Great ideas!! Anyone else got any ideas?


----------



## msrebel78 (Apr 13, 2012)

Ttt


----------



## xPATx (Nov 29, 2011)

I used some PVC a cap and para cord to make mine it does it's job


----------



## Jmoore12 (Mar 19, 2012)

Neoprene from an old wetsuit would work real well too.


----------



## Maui Rhino (Mar 13, 2010)

Here is mine. 1000d cordura and mil-spec webbing. The body is stiffened with HDPE, and a D-ring gives you a place to hook an arrow puller. The pocket has enough room to hold a release, and there are 2 slots for pens. The velcro is for patches.


----------



## CarbonTerry (Jan 8, 2003)

For hunting..






..


----------



## matlocc (Sep 29, 2009)

I used a shop light protector, pop riveted to an old belt. Do a search, i posted pics a while back.

Sent from my C771 using Tapatalk


----------



## Rancid Crabtree (Sep 12, 2007)

Here are two build alongs I posted here a while back that might help you.

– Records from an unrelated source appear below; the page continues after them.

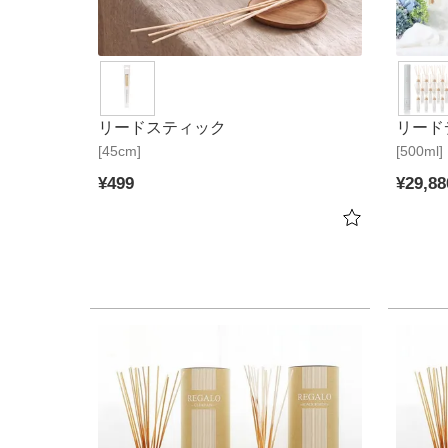
リードスティック
リード
[45cm]
[500ml]
ーケ2
¥
499
¥
29,88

http://www.archerytalk.com/vb/showthread.php?t=717507

http://www.archerytalk.com/vb/showthread.php?t=716960


----------



## Tunaboy (Oct 3, 2004)

check out the saunders hip quiver adapter. it allows you use any bow quiver and if you get two quiver mounting brackets you put the quiver on your bow and move it to your hip in 5 seconds. plus this type of quiver holds the arrows tight...silent. you can even make your adaptor for less than $5


----------



## Martin_Shooter1 (Jan 25, 2012)

Here is one I made from an old gun case and some 3/4 pvc pipe. Not as fancy as some posted here though.


----------



## oldschoolcj5 (Jun 8, 2009)

Rancid Crabtree said:


> Here are two build alongs I posted here a while back that might help you.
> 
> http://www.archerytalk.com/vb/showthread.php?t=717507
> 
> http://www.archerytalk.com/vb/showthread.php?t=716960


beautiful work as usual Rancid! Thanks for bringing these out of the archives!


----------



## luv old #7 (Aug 14, 2011)

After using my back pocket for the first week of league, I went out to the shop and whipped one together out of 1/2" pvc, a small chunk of luan, two sticks of hot glue, some string, and a t-shirt I dug out of my diy target. I'll get some photos if I can figure out how to get them on here. I'm not too technologically advanced. Anyway, the quiver didn't cost me anything but my time.


----------



## reckless (Jul 8, 2006)

how about something like this..
made them awhile ago.


----------



## ijinxd (Jan 28, 2012)

For a very quick 6-8 arrow quiver, you can head down to your local post office and pick up a poster shipping tube. Drill two holes, one on top, one on the bottom. Run a tie-down rope (or any rope for that matter) through each hole. Tie a knot on each side so that it doesn't slip out of the holes. Hook on a carabiner (this will attach to your belt loop, and even the inside of your jeans/pants/shorts). 
If it swings around too much, wrap the rope around the carabiner so that when it is attached, your leg will hold it in place. 
The "loop" you see on mine (posted below) is actually just a cable tie, tied with another cable tie -this holds my release-.


----------



## AnotherJennifer (Jun 1, 2012)

I used an old jeans pant leg with several fabric layers in the bottom to strengthen it. 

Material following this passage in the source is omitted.